Dj Diel, Esa, Amir, addirittura il redivivo Profeta Matto: come sono nate le collaborazioni?
Come sempre, e cioè dalla volontà di condivisione di esperienze, fosse anche per una giornata, qualche ora, o solo un momento. Stavolta più che mai ho voluto dentro al disco persone che hanno un ruolo dentro la mia vita quotidiana, realmente o virtualmente. Chi mi contorna (vedi in primis i miei ragazzi dell’ex Lab Lo StRAPpo, Orel o un immenso Esa), chi magari non riesco più a frequentare quanto prima o quanto vorrei per problemi logistici e per la nuova condizione fisica ma su cui so di poter contare (vedi Amir, Djel, Boss One) qualcun altro che anche solo con il telefono o i social mi fa sentire il suo supporto e la sua presenza (vedi appunto Simone, Profeta Matto).

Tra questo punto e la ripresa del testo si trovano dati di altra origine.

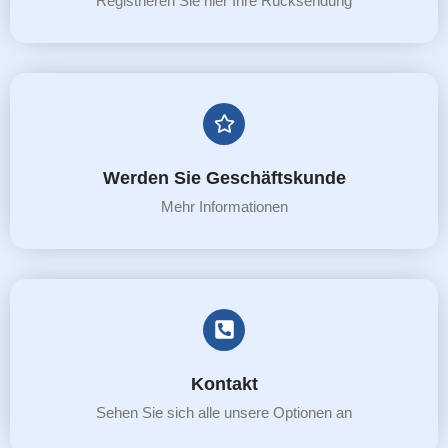
Registrieren Sie hier Ihre Rücksendung
Werden Sie Geschäftskunde
Mehr Informationen
Kontakt
Sehen Sie sich alle unsere Optionen an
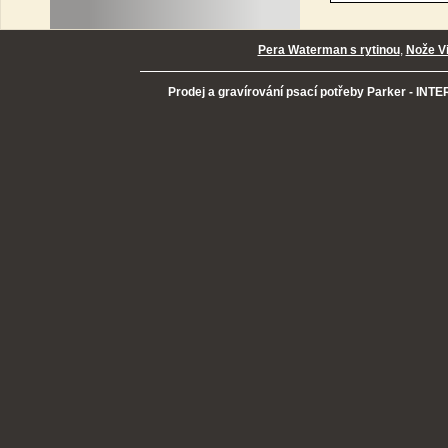
Pera Waterman s rytinou
,
Nože Vi
Prodej a gravírování psací potřeby Parker - INTER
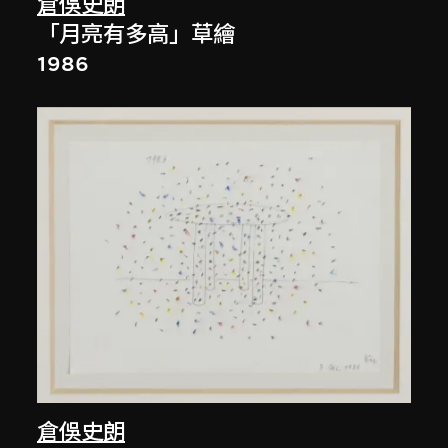
倉俁史朗
「月亮有多高」草繪
1986
倉俁史朗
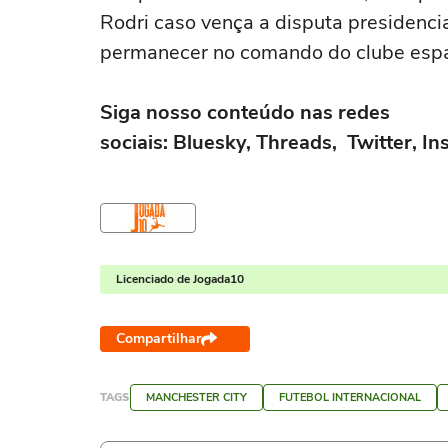
Rodri caso vença a disputa presidencia
permanecer no comando do clube espa
Siga nosso conteúdo nas redes
sociais: Bluesky, Threads, Twitter, 
Licenciado de Jogada10
Compartilhar
TAGS
MANCHESTER CITY
FUTEBOL INTERNACIONAL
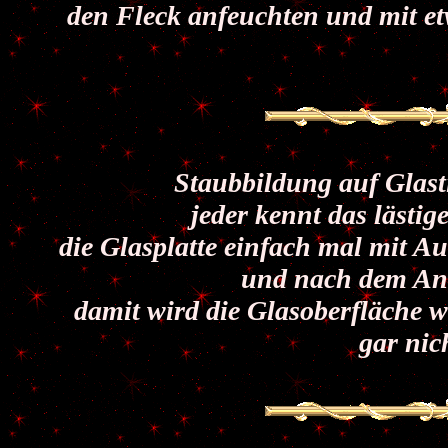
den Fleck anfeuchten und mit et
Staubbildung auf Glast
jeder kennt das lästi
die Glasplatte einfach mal mit Aut
und nach dem Ant
damit wird die Glasoberfläche w
gar nich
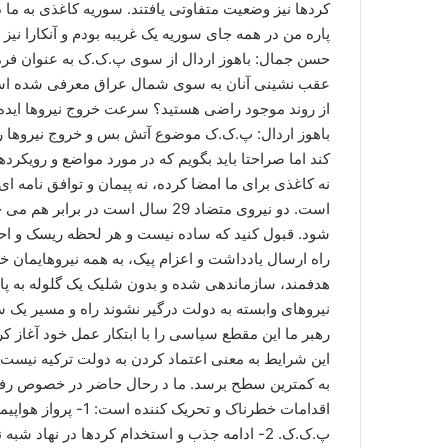
کردها نیز وضعیت متفاوتی یافتند. سوریه کاغذی به ما دا
پاره من در همه جای سوریه یک غریبه بودم و آنکارا نی
حسن جمال: باهوز اردال از سوی پ.ک.ک به عنوان فرما
عقب نشینی آنان به سوی شمال عراق معرفی شده است.
از روند موجود راضی هستید؟ سرعت خروج نیروها اید
باهوز اردال: پ.ک.ک موضوع آتش بس و خروج نیروها ر
کند اما صراحتا باید بگویم که در مورد مواضع و رویکرده
نه کاغذی برای ما امضا کرده، نه پیمان و توافق نامه ا
است. دو نیروی متضاد 29 سال است د
شود. قبول کنید که ساده نیست و هر لحظه ریسک و احتما
راه ارسال یادداشت و اعزام پیک، به همه نیروهایمان خ
هدفمند، سازماندهی شده و بدون شلیک یک گلوله به پایا
نیروهای وابسته به دولت درگیر نشوند راه و مسیر یک ساعته را دور زده
رهبر ما این مقطع سیاسی را با ابتکار عمل خود آغاز کر
این شرایط به معنی اعتماد کردن به دولت ترکیه نیست
اقدامات خطرناک و تح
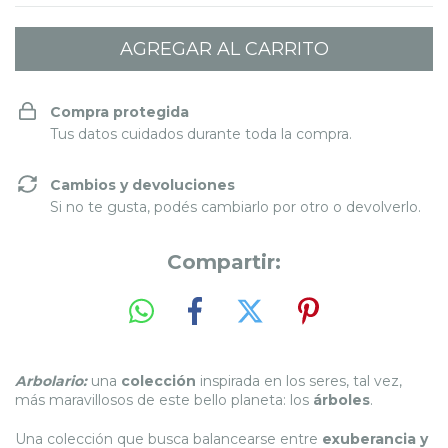
Compra protegida
Tus datos cuidados durante toda la compra.
Cambios y devoluciones
Si no te gusta, podés cambiarlo por otro o devolverlo.
Compartir:
Arbolario:
una
colección
inspirada en los seres, tal vez,
más maravillosos de este bello planeta: los
árboles
.
Una colección que busca balancearse entre
exuberancia y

Lo definisci un disco “fuori moda, fuori tempo e fuori luogo”: non hai paura di essere anche fuori mercato?
Per come ho creato questo disco, di sicuro sono “fuori mercato”, almeno per quel che riguarda l’attuale “vetrina” dei giocattoli rap italiani (fortunatamente ci sono i miei “collègues” marseillais!). Ma di paura non se ne parla: sfido chi legge ad ascoltare anche solo qualche traccia random di “Ad Libitum” e a dire cosa trasmette. Ad alcuni piacerà, ad altri potrà non piacere, ma certamente anche questi ultimi non potranno dire di aver recepito sensazioni negative quali paura o timore.
Nel disco, fra le citazioni, c’è anche un omaggio a Pino Cacucci: usando in modo pretestuoso il titolo di un suo libro, a quasi quarant’anni hai qualche rimorso?
Anche qui la soddisfazione personale sale: se certi messaggi di citazioni vengono carpiti, considero la mia missione già compiuta. Pino fa orgogliosamente parte della mia formazione. In “Me(diterraneo)” – che sarà il prossimo singolo – parlo di una serie di fatti che ricordo più con il sorriso che con mestizia (“il mio primo pezzo scritto e mai rappato”, “il mio primo cd”), quindi non parlerei di rimorsi, soprattutto in riferimento alla musica, piuttosto di “errori di gioventù”, quelli che cerco da sempre di far evitare ai ragazzi dei miei Laboratori/Atéliers. Non mi sono mai considerato un rapper di livello tecnico eccellente, piuttosto una persona che ha avuto sempre tanta voglia di fare per importare la positività di una cultura dove non c’era (visto da dove vengo), e per questo non ho rimorsi.